● **WORK TO BE COMPLETED**: Transcribe exactly, and without pictures, the lines from the one that contains "a recuperar la casi totalidad de los" through the last line of the material.

● **DATA SECTION**:
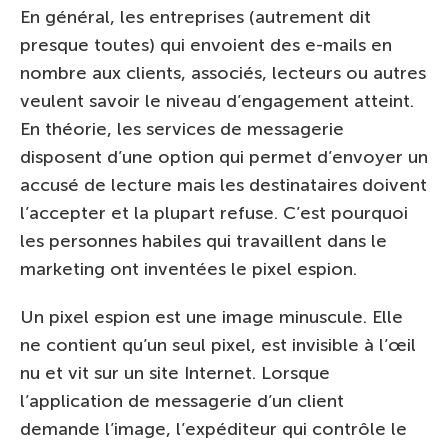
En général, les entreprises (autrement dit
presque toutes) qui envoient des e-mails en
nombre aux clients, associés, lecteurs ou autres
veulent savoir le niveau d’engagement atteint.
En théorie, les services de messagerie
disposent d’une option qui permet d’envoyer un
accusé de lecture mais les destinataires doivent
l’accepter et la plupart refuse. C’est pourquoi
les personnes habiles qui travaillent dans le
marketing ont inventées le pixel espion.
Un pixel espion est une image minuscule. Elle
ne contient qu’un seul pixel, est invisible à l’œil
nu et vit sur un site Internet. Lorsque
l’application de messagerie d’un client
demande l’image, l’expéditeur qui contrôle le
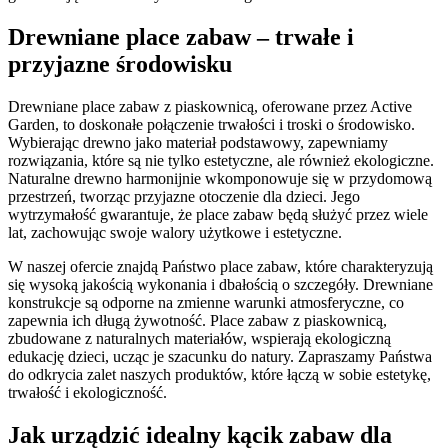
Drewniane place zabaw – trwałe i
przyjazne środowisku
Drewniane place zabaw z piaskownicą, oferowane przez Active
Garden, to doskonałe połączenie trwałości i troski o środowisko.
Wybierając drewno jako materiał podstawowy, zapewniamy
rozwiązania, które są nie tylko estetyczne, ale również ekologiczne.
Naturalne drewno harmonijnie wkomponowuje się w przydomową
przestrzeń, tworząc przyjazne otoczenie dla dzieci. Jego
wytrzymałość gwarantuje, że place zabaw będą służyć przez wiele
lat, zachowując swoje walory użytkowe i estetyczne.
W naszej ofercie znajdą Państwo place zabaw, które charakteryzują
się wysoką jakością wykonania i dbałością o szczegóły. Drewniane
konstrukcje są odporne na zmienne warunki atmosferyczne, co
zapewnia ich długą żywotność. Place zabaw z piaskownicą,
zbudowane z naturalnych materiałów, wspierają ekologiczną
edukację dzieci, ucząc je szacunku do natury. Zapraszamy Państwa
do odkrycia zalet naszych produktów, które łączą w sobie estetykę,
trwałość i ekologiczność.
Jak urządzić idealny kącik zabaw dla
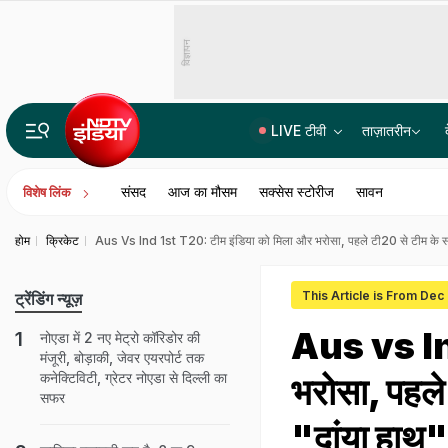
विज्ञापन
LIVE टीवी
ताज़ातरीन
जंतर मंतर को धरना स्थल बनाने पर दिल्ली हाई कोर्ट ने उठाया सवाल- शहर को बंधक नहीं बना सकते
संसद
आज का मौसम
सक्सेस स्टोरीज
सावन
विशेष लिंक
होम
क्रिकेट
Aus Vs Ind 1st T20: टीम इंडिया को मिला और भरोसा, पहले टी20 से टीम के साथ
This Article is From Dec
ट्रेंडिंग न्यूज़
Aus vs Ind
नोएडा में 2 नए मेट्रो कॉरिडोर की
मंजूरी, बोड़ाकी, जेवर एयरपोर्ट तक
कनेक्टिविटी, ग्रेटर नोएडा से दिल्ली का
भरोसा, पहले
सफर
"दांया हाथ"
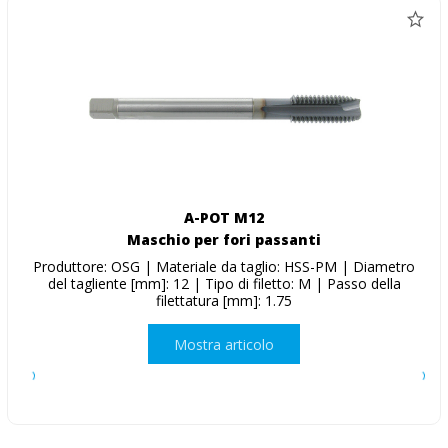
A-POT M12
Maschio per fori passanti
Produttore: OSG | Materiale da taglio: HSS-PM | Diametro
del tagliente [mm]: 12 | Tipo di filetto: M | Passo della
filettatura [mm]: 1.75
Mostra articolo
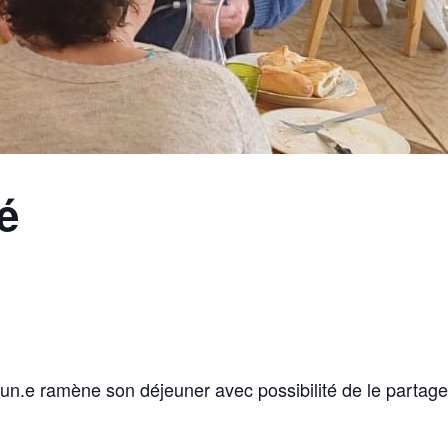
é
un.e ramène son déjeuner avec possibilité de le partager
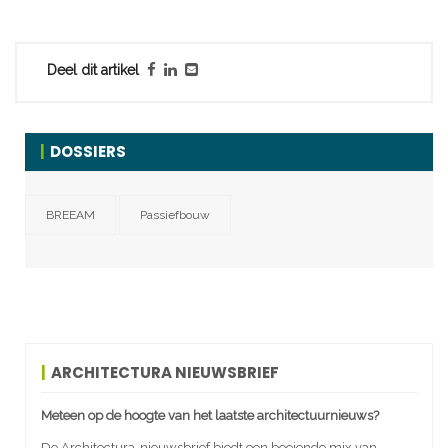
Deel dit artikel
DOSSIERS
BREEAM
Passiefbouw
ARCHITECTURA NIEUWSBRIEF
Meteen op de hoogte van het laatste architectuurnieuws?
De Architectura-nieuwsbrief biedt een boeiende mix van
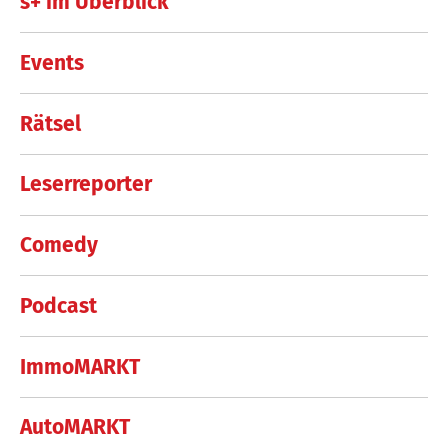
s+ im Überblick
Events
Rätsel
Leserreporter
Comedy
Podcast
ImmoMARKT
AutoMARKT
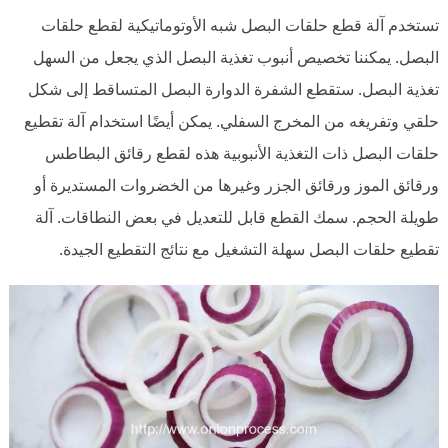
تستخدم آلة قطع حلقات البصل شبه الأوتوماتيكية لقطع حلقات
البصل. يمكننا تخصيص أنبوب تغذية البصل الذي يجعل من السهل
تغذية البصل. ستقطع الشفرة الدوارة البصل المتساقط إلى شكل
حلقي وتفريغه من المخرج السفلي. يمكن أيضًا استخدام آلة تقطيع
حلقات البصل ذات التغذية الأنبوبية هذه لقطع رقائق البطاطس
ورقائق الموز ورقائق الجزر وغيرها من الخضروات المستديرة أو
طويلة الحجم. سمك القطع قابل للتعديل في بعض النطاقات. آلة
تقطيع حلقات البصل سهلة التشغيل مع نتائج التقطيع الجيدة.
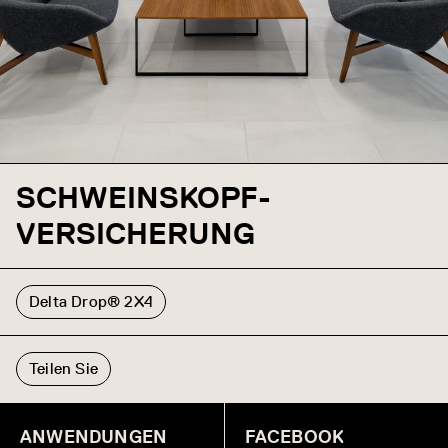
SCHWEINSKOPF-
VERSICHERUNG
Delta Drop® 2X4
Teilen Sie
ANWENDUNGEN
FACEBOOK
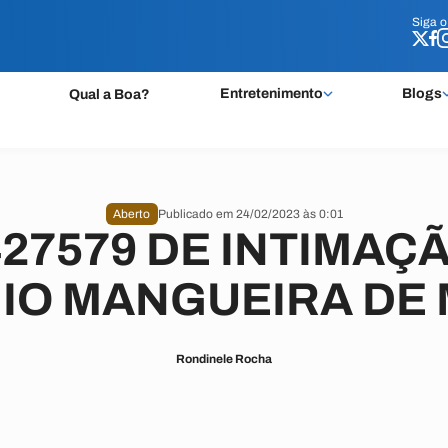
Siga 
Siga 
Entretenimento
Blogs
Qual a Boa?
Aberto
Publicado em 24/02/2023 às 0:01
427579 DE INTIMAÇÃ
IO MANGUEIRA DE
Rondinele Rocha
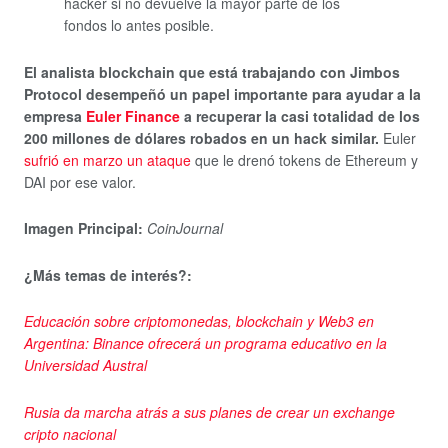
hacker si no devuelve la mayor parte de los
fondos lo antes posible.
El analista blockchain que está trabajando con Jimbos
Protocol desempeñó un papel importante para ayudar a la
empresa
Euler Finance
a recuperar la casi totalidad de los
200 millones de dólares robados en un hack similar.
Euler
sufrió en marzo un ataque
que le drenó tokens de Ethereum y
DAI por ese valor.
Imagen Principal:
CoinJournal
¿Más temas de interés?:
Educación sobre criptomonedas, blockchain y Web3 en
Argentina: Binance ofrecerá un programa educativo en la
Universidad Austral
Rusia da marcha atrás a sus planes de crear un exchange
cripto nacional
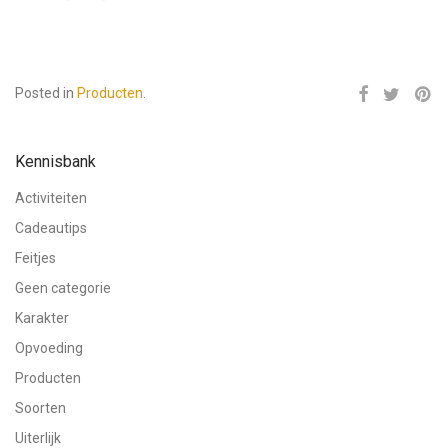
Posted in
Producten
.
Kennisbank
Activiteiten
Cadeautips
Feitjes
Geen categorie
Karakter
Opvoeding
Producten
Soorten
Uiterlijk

● **YOUR SOLUTION**:
a recuperar la casi totalidad de los
200 millones de dólares robados en un hack similar.
Euler
sufrió en marzo un ataque
que le drenó tokens de Ethereum y
DAI por ese valor.
Imagen Principal:
CoinJournal
¿Más temas de interés?:
Educación sobre criptomonedas, blockchain y Web3 en
Argentina: Binance ofrecerá un programa educativo en la
Universidad Austral
Rusia da marcha atrás a sus planes de crear un exchange
cripto nacional
Posted in
Producten
.
Kennisbank
Activiteiten
Cadeautips
Feitjes
Geen categorie
Karakter
Opvoeding
Producten
Soorten
Uiterlijk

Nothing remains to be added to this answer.